Overall, I'd say we'll never know. As a colleague of mine said: "How many systems out 
there have a bug like the Ariane 5, but just never hit that magic condition where the 
bug caused a failure?" Just think: A little less acceleration on takeoff, and we'd 
think Arianespace made a wonderful decision by reusing the Ariane 4 -- look at all the 
money they saved! It might have been mentioned in the Reuse News as a major success :)

I've got a few minutes, so I'll mention another of my favorite themes at this point 
(usually stated in the context of preparing Ada waivers): It's really hard to 
determine the life-cycle cost of software, particularly over a long period (e.g. 20 
years). There are cost models; sometimes, we even get the parameters right and the 
model comes up with the right answer.
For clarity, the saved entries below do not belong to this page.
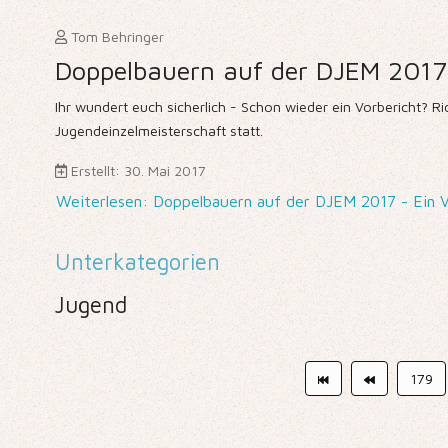
Tom Behringer
Doppelbauern auf der DJEM 2017 
Ihr wundert euch sicherlich - Schon wieder ein Vorbericht? Ri
Jugendeinzelmeisterschaft statt.
Erstellt: 30. Mai 2017
Weiterlesen: Doppelbauern auf der DJEM 2017 - Ein V
Unterkategorien
Jugend
179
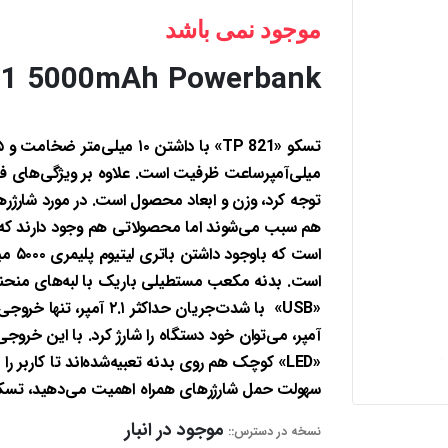
موجود نمی باشد
21 5000mAh Powerbank
میلی‌آمپرساعت ظرفیت است. علاوه بر ویژگی‌های فنی
توجه کرد، وزن و ابعاد محصول است. در مورد شارژرهای
است. بدنه مکعب مستطیلی باریک با لبه‌های منحن
آمپر، می‌توان خود دستگاه را شارژ کرد. با این خروج
«LED» کوچک هم روی بدنه تعبیه‌شده‌اند تا کاربر را
سهولت حمل شارژرهای همراه اهمیت می‌دهید، تسکو TP 821 گزینه‌ای مناسب برای شما خواهد ب
موجود در انبار
نسخه در دسترس::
Nonetheless, it's tough to consider life-cycle 
costs objectively. That's not an excuse for failing to try, but an acknowledgement 
that it's easy to get it wrong (particularly for new technology).

Software engineering can be _so_ depressing!

-- 
LMTAS - "Our Brand Means Quality"
For more info, see http://www.lmtas.com or http://www.lmco.com

^ permalink raw reply	[flat|nested] 13+ messages in thread

* Re: Ariane 5 failure
  1996-10-04  0:00       ` Robert S. White
  1996-10-05  0:00         ` Robert Dewar
@ 1996-10-05  0:00         ` Alan Brain
  1996-10-06  0:00           ` Robert S. White
  1 sibling, 1 reply; 13+ messages in thread
From: Alan Brain @ 1996-10-05  0:00 UTC (permalink / raw)

Robert S. White wrote:
> 
> In article <mheaney-ya023180000210962257430001@news.ni.net>, mheaney@ni.net
> says...
> 
> >It's never cost effective to skimp on hardware if it means human
> >programmers have to write more complex software.
> 
>   Not if the ratio is tilted very heavy towards reoccuring cost versus
> Non-Reoccuring Engineering (NRE).  How about 12 staff-months versus $300 extra
> hardware cost on 60,000 units?

$300 extra on 60,000 units. That's $18 Million, right?

vs

12 Staff-months. Now if your staff is 1, then that's maybe $200,000 for
a single top-notch profi. If your staff is 200, each at 100,000 cost (ie
average wage is about 50K/year), then that's 20 million. But say you
only have the one guy. And say it adds 50% to the risk of failure. With
consequent and liquidated damages of 100 Million. Then that's 50
million, 200 thousand it's really costing.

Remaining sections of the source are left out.